Baca berita dengan sedikit iklan, klik di sini
MEDAN pamungkas akhirnya diselesaikan. Wajah Syamsir Alam berseri-seri. Lelaki yang sudah tidak muda lagi itu rileks sejenak. Helm dilepas, lalu, hup, dia melompat dari mobilnya yang tinggi. Senyumnya terus mengembang. Dia menyalami kru dan off-roader lainnya, sembari melangkahkan kaki ke paddock—tempat mekanik—yang berjarak sekitar 200 meter dari garis finish.
Syamsir, 56 tahun, punya tradisi sendiri setiap kali menyelesaikan lomba. Pada Ahad siang pertengahan Desember lalu, dia baru saja melahap trial stage perorangan—nomor terakhir dari rangkaian Kejuaraan Nasional Djarum Super 4x4 Real Adventure Off-road di Tembalang, Semarang.
Di paddock, dia celingukan sebentar. Sekejap, tangannya segera menyambar sebuah bir kalengan. Kerongkongannya segera basah dibilas minuman beralkohol ringan itu. ”Kalau balapan sudah selesai, saya pasti minum bir. Segar. Kalau belum selesai, jangan, bisa mengganggu konsentrasi,” ujarnya sambil menyeka buih putih yang menempel di bibirnya.
Meski sudah menekuni olah raga ini sejak 15 tahun silam, Syamsir tak pernah bosan, apalagi merasa terlalu tua untuk berlaga di nomor adventure. Pengusaha konstruksi perminyakan dan petrokimia ini juga tak pernah mengabaikan perlunya konsentrasi prima bila sedang berlaga di nomor ini. Sebab, medannya tidak sembarangan. Di Sirkuit Mangunharjo itu, dia harus menaklukkan terrain penuh turunan, tanjakan, juga tikungan curam. Tidak hati-hati, wassalam.
Nomor petualangan memang bukan sesuatu yang baru di dunia ini. Namun sensasi tantangannya tak pernah lekang. Itulah yang membuat para peminatnya malah makin kecanduan menaklukkan lanskap ekstrem di nomor ini. Buktinya, kejuaraan off-road di Indonesia makin marak saja. Acara yang digelar di Semarang ini merupakan bagian dari perhelatan off-road terbesar di Indonesia.
Off-road memang bukan cuma punya nomor petualangan. Masih banyak jenis lomba kendaraan dobel gardan lainnya. Di kalangan off-roader muda, sedang digemari jenis speed, yang mengutamakan kecepatan. Lalu ada yang disebut mud racing atau berpacu di jalan berlumpur ekstrem. Model ini muncul sekitar lima tahun silam.

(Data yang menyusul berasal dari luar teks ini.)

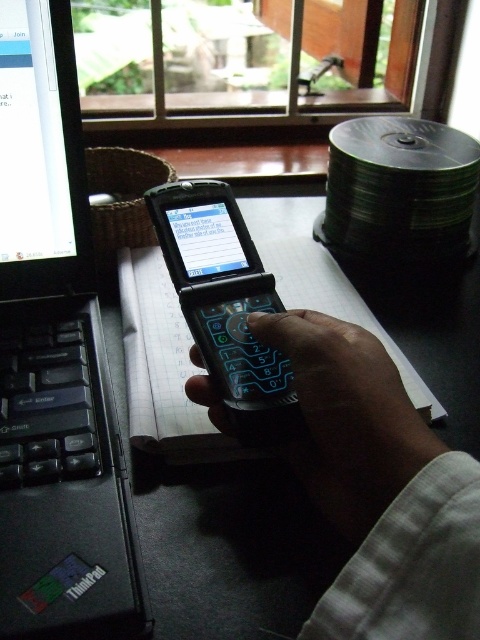 Question: Which of the following is the farthest from the observer?

Choices:
 (A) black matte phone at center
 (B) black plastic phone at center
 (C) black plastic laptop at left
 (D) black plastic table at center

Answer: (B)

Question: Can you confirm if black plastic laptop at left is smaller than black matte phone at center?

Choices:
 (A) yes
 (B) no

Answer: (B)

Question: Is black plastic phone at center closer to camera compared to black plastic table at center?

Choices:
 (A) no
 (B) yes

Answer: (A)

Question: Which point is farther to the camera?

Choices:
 (A) (363, 518)
 (B) (237, 291)

Answer: (B)

Question: Does black matte phone at center appear on the left side of black plastic phone at center?

Choices:
 (A) yes
 (B) no

Answer: (B)

Question: Which is nearer to the black plastic phone at center?

Choices:
 (A) black plastic laptop at left
 (B) black plastic table at center
 (C) black matte phone at center

Answer: (C) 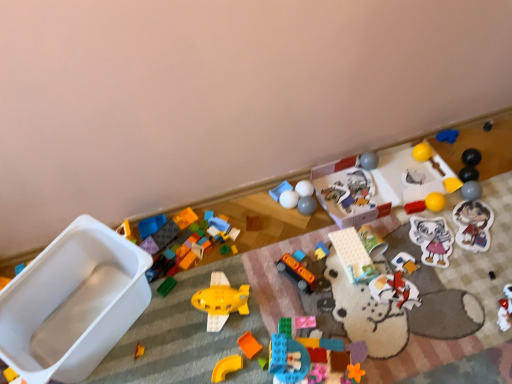 Find the location of a particular element. The height and width of the screenshot is (384, 512). vacant space in between matte plastic stickers at lower right, the 23th toy viewed from the left, and pink matte block at center, the twelfth toy viewed from the left is located at coordinates (398, 272). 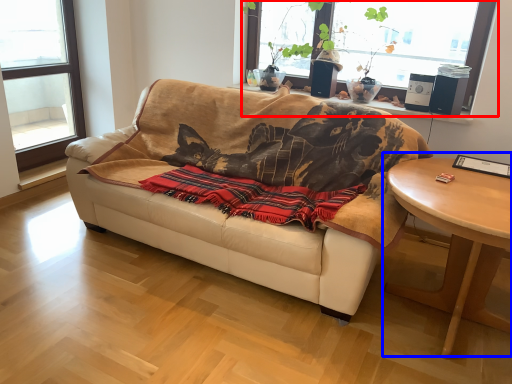 Question: Which of the following is the closest to the observer, window (highlighted by a red box) or coffee table (highlighted by a blue box)?

Choices:
 (A) window
 (B) coffee table

Answer: (B) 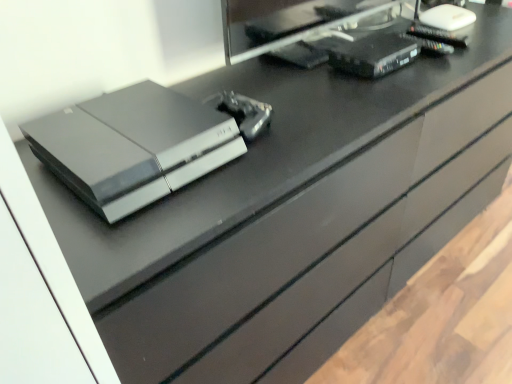 Question: Is black plastic desktop computer at upper right at the right side of satin black console at center?

Choices:
 (A) no
 (B) yes

Answer: (B)

Question: Is black plastic desktop computer at upper right surrounding satin black console at center?

Choices:
 (A) yes
 (B) no

Answer: (B)

Question: Does black plastic desktop computer at upper right have a greater height compared to satin black console at center?

Choices:
 (A) no
 (B) yes

Answer: (B)

Question: Is black plastic desktop computer at upper right positioned in front of satin black console at center?

Choices:
 (A) no
 (B) yes

Answer: (A)

Question: Is black plastic desktop computer at upper right next to satin black console at center?

Choices:
 (A) no
 (B) yes

Answer: (A)

Question: Is black plastic desktop computer at upper right positioned behind satin black console at center?

Choices:
 (A) no
 (B) yes

Answer: (B)

Question: Considering the relative sizes of black plastic desktop computer at upper right and black plastic router at upper right, the first equipment viewed from the right, in the image provided, is black plastic desktop computer at upper right smaller than black plastic router at upper right, the first equipment viewed from the right,?

Choices:
 (A) yes
 (B) no

Answer: (B)

Question: Does black plastic desktop computer at upper right have a greater width compared to black plastic router at upper right, the first equipment viewed from the right?

Choices:
 (A) yes
 (B) no

Answer: (B)

Question: Is black plastic desktop computer at upper right in contact with black plastic router at upper right, which ranks as the 2th equipment in left-to-right order?

Choices:
 (A) yes
 (B) no

Answer: (B)

Question: Does black plastic desktop computer at upper right turn towards black plastic router at upper right, the first equipment viewed from the right?

Choices:
 (A) yes
 (B) no

Answer: (A)

Question: Is black plastic desktop computer at upper right at the left side of black plastic router at upper right, positioned as the 1th equipment in back-to-front order?

Choices:
 (A) yes
 (B) no

Answer: (A)

Question: From the image's perspective, is black plastic desktop computer at upper right under black plastic router at upper right, which ranks as the second equipment in front-to-back order?

Choices:
 (A) yes
 (B) no

Answer: (B)

Question: From a real-world perspective, does black plastic desktop computer at upper right stand above metallic silver controller at center, the 2th equipment when ordered from top to bottom?

Choices:
 (A) yes
 (B) no

Answer: (A) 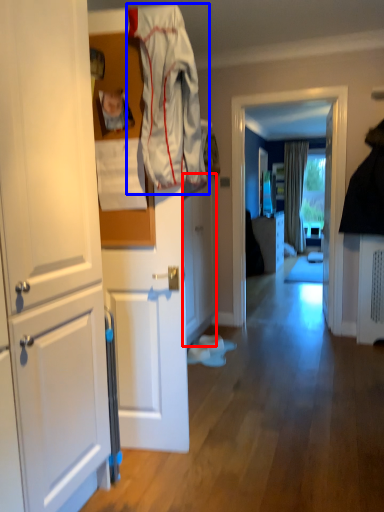 Question: Which object appears closest to the camera in this image, cabinetry (highlighted by a red box) or clothing (highlighted by a blue box)?

Choices:
 (A) cabinetry
 (B) clothing

Answer: (B)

Yang menarik, dalam festival off-road, motivasi peserta yang datang bukan melulu berkompetisi ingin menang. ”Tidak seperti cabang otomotif lainnya,” kata Dandossi Matram, Wakil Ketua Indonesian Off-road Federation (IOF) Komisariat Daerah DKI Jaya.
Kalau tidak mencari gelar juara, lalu apa? Jelas ada yang lebih bermakna. Off-road, yang selalu dilakukan di alam bebas, memupuk pergaulan egaliter dan rasa setia kawan. ”Status sosial kita hilang dalam off-road. Yang ada adalah kebersamaan dan kebebasan di alam terbuka,” kata Adil Syah Putra, lelaki 44 tahun. Di sirkuit, posisi pengemudi, navigator, teknisi, dan kru tidak ada sekat. Semua status sosial hilang. Mereka tidur di tempat yang sama, makan dengan menu yang sama.
Yuma Wiranatakusumah, 52 tahun, salah satu pelopor olahraga ini, berkisah tentang pengalamannya. As mobilnya pernah patah tatkala kejuaraan berlangsung. Namun tim lain dengan sukarela meminjamkan as mobil mereka. ”Padahal, dalam kejuaraan, tiap off-roader adalah kompetitor,” ujarnya.
Para pelaku olahraga ini juga tidak pernah merahasiakan modifikasi mobilnya. Seorang off-roader justru bangga jika ada orang lain yang meniru modifikasinya.
Untuk menikmati petualangan dan menjalin rasa setia kawan, dibutuhkan performa mobil yang andal. Itu perlu modal besar. Syamsir, misalnya. Untuk memodifikasi Toyota DJ-40 tahun 1982-nya, dia sudah mengeluarkan hampir Rp 300 juta. Off-roader lain, Dandossi Matram, mengaku sudah mengeluarkan Rp 350-400 juta.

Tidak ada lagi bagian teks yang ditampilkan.